A lab with a detailed published governance framework can point to documented standards, processes, and risk categories while the independent audit methodology is being developed. A lab without one cannot. The gap in audit infrastructure doesn’t eliminate the compliance obligation, it creates a 12-to-18-month window in which companies with documented voluntary frameworks are better positioned to argue they’re making good-faith progress than companies that are starting from scratch.
January 1, 2028 is the Illinois deadline. The auditors who will certify compliance with that deadline don’t yet have a standardized methodology. When they develop one, the most likely reference points will be the frameworks that are already documented and publicly available. The compliance moat isn’t impenetrable, but it’s real, and it’s being dug right now.
Three regulatory targets, one strategic play
Map the current regulatory landscape OpenAI is navigating:
California’s Transparency in Frontier AI Act creates disclosure and documentation obligations for large frontier developers. The EU AI Act’s GPAI Code of Practice creates conformity obligations for general-purpose AI models deployed in the EU, with a consultation process actively soliciting industry input. Illinois’s SB 315 creates mandatory independent audit obligations for frontier developers above the revenue threshold, with implementing rules still to be written.
All three regulatory instruments have something in common: they require covered entities to document their safety practices, risk categories, and governance processes. OpenAI’s Frontier Governance Framework provides documentation across all three, in a single published instrument, before any of the three formally required it.
Opportunity
The window for influencing GPAI Code of Practice terminology closes June 23. Frontier AI developers without published governance frameworks are now in a reactive posture for the EU rulemaking process, whatever terminology enters the final Code will be the standard they're measured against, not the standard they helped define.
That’s not compliance. It’s positioning. The compliance comes later, with independent verification, conformity assessments, and third-party audits that the framework alone can’t substitute for. But it’s positioning that creates real advantages during the window when implementing rules are being written and auditors are developing their methodologies.
The Anthropic parallel
OpenAI isn’t alone in this pattern. The hub’s registry includes prior coverage of Anthropic’s RSP (Responsible Scaling Policy), which performs a similar function, a detailed, structured safety commitment published voluntarily ahead of mandatory requirements. Both companies reportedly supported Illinois SB 315. Both have published governance frameworks that their competitors haven’t. The pattern isn’t one company’s strategy. It’s an industry approach.

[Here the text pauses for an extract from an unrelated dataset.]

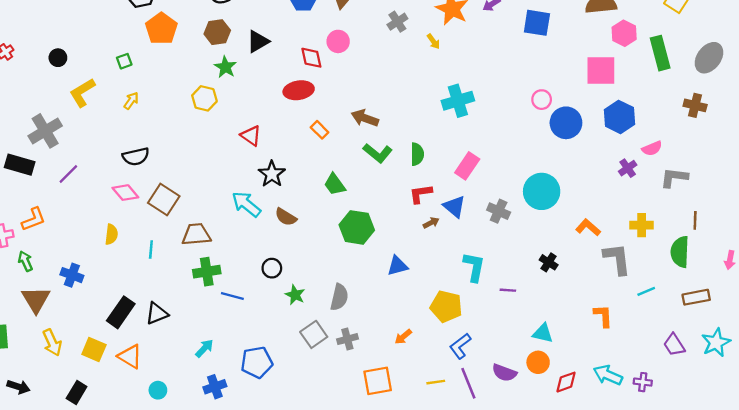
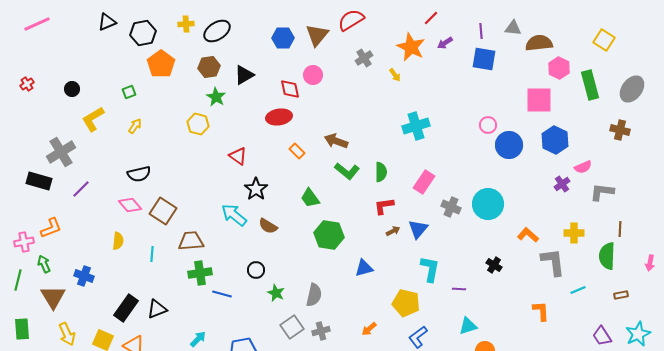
blue triangle: (454, 207) -> (418, 229), moved, turned 30
gray cross: (499, 211) -> (451, 207), moved
brown rectangle: (696, 297) -> (621, 295), size x0.6
cyan triangle: (543, 333) -> (468, 326), moved, turned -30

The real question is what it means for companies that haven’t published equivalent frameworks. If you’re a frontier AI developer subject to the $500 million revenue threshold and you don’t have a documented governance framework, the clock is now running on two tracks: the statutory deadline in January 2028, and the softer deadline of the implementing rulemaking process, during which the standards you’ll eventually be audited against are being defined without your input.
TJS synthesis
The window between voluntary publication and mandatory compliance is closing. The GPAI Code of Practice consultation closes June 23, that’s the most proximate moment where industry-defined terminology either enters the official record or doesn’t. After that, the EU’s definitions will become the reference point, and the question will shift from “what do you think the standard should be?” to “can you demonstrate compliance with the standard that was written?” Frontier labs without published frameworks are approaching that shift without the positioning advantage that OpenAI and Anthropic have already secured. That gap won’t close by waiting.